Question

A mercury lamp is a convenient source for studying frequency dependence of photoelectric emission, since it gives a number of spectral lines ranging from the UV to the red end of the visible spectrum. In our experiment with rubidium photo-cell, the following lines from a mercury source were used
$${\lambda }_1=3650A,{\lambda }_2=4358A,{\lambda }_3=4358A,{\lambda }_4=5461A,{\lambda }_5=6907A.$$

The stopping voltages, respectively, were measured to be:
$$V_{01}=1.28V,V_{02}=0.95V,V_{03}=0.74V,V_{04}=0.16V,V_{05}=0V,$$

Determine the value of Planck's constant h, the threshold frequency and work function for the material.

Answer 1

Hint: Plot a graph of Voltage vs Frequency with the values given above. The slope of the curve is ${\displaystyle \frac{h}{e}}$ and makes an intercept ${\displaystyle \frac{h{\nu }_0}{e}}$ on the negative. Substitute the charge of the electron to obtain Planck's constant and further find the threshold frequency and work function.
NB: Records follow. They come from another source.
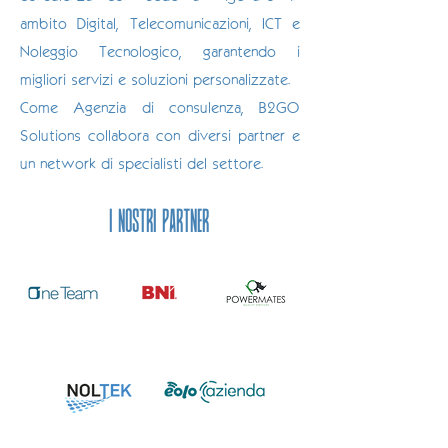
ambito Digital, Telecomunicazioni, ICT e
Noleggio Tecnologico, garantendo i
migliori servizi e soluzioni personalizzate.
Come Agenzia di consulenza, B2GO
Solutions collabora con diversi partner e
un network
di specialisti del settore.
I NOSTRI PARTNER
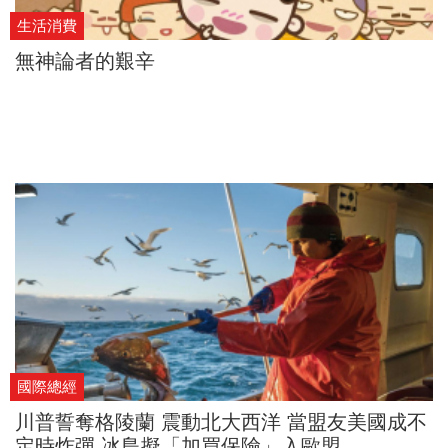
生活消費
無神論者的艱辛
國際總經
川普誓奪格陵蘭 震動北大西洋 當盟友美國成不
定時炸彈 冰島擬「加買保險」入歐盟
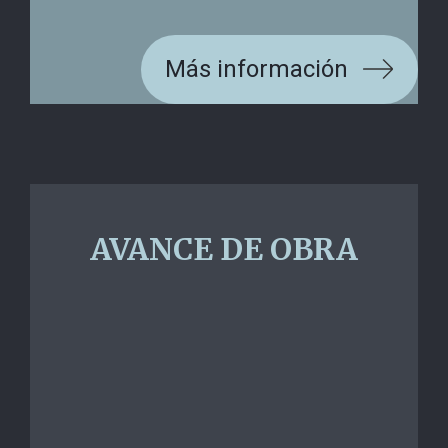
modificaciones. Esta imagen no refleja con exactitud acabados y/o espacios.
Más información
AVANCE DE OBRA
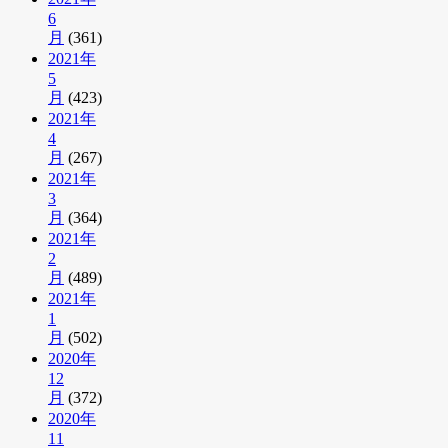
6
月
(361)
2021年
5
月
(423)
2021年
4
月
(267)
2021年
3
月
(364)
2021年
2
月
(489)
2021年
1
月
(502)
2020年
12
月
(372)
2020年
11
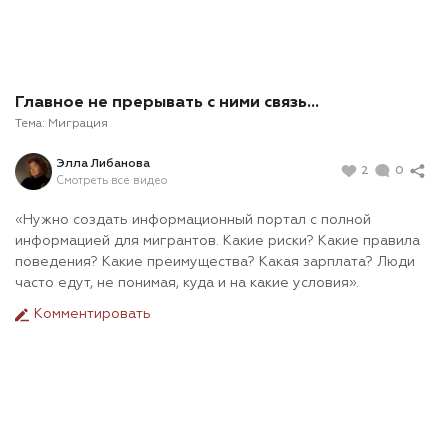
Главное не прерывать с ними связь...
Тема:
Миграция
Элла Либанова
2
0
Смотреть все видео
«Нужно создать информационный портал с полной
информацией для мигрантов. Какие риски? Какие правила
поведения? Какие преимущества? Какая зарплата? Люди
часто едут, не понимая, куда и на какие условия».
Комментировать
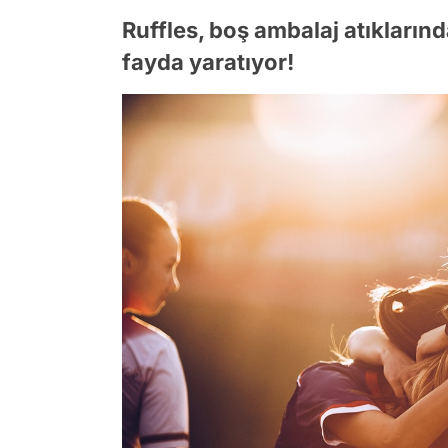
Ruffles, boş ambalaj atıklarınd
fayda yaratıyor!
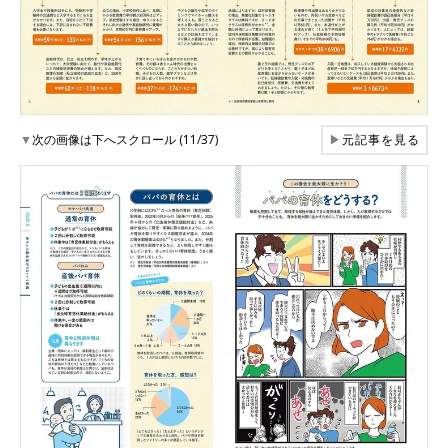
▼
次の画像は下へスクロール (11/37)
▶
元記事を見る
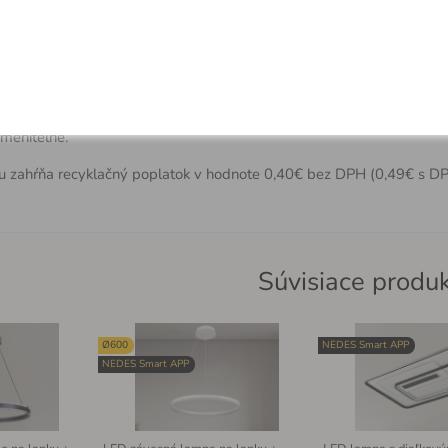
om
a obsahuje
najkvalitnejšie osvetlenie
, ktoré je zároveň energeticky
ú inštaláciu, preto sú obľúbené na celom
svete
.
meniteľné.
u zahŕňa recyklačný poplatok v hodnote 0,40€ bez DPH (0,49€ s DP
Súvisiace produ
Ø600
NEDES Smart APP
NEDES Smart APP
Complete step by step answer:
We have the values of Voltage but we need to find the values of frequency for the corresponding readings.
Formula to find frequency:$\nu ={\displaystyle \frac{c}{{\lambda }_{}}}$
Where,
c is speed of light,
$\lambda$ is the wavelength of light.

Substituting the values of c and $\lambda$ to obtain the values of $\nu$.
$\begin{array}{rl}& {\nu }_1={\displaystyle \frac{c}{{\lambda }_1}}={\displaystyle \frac{3\ast {10}^8}{3650\ast {10}^{-10}}}=8.22\ast {10}^{14}Hz\\ & {\nu }_2={\displaystyle \frac{c}{{\lambda }_2}}={\displaystyle \frac{3\ast {10}^8}{4047\ast {10}^{-10}}}=7.41\ast {10}^{14}Hz\\ & {\nu }_3={\displaystyle \frac{c}{{\lambda }_3}}={\displaystyle \frac{3\ast {10}^8}{4358\ast {10}^{-10}}}=6.88\ast {10}^{14}Hz\\ & {\nu }_4={\displaystyle \frac{c}{{\lambda }_4}}={\displaystyle \frac{3\ast {10}^8}{5461\ast {10}^{-10}}}=5.49\ast {10}^{14}Hz\\ & {\nu }_5={\displaystyle \frac{c}{{\lambda }_5}}={\displaystyle \frac{3\ast {10}^8}{6907\ast {10}^{-10}}}=4.34\ast {10}^{14}Hz\end{array}$
Plotting a graph of $V_0$vs $\nu$:

In the graph given, the X axis represents the values of
$\nu$(x$${10}^{14}$$), and the Y axis represents the value of $V_0$.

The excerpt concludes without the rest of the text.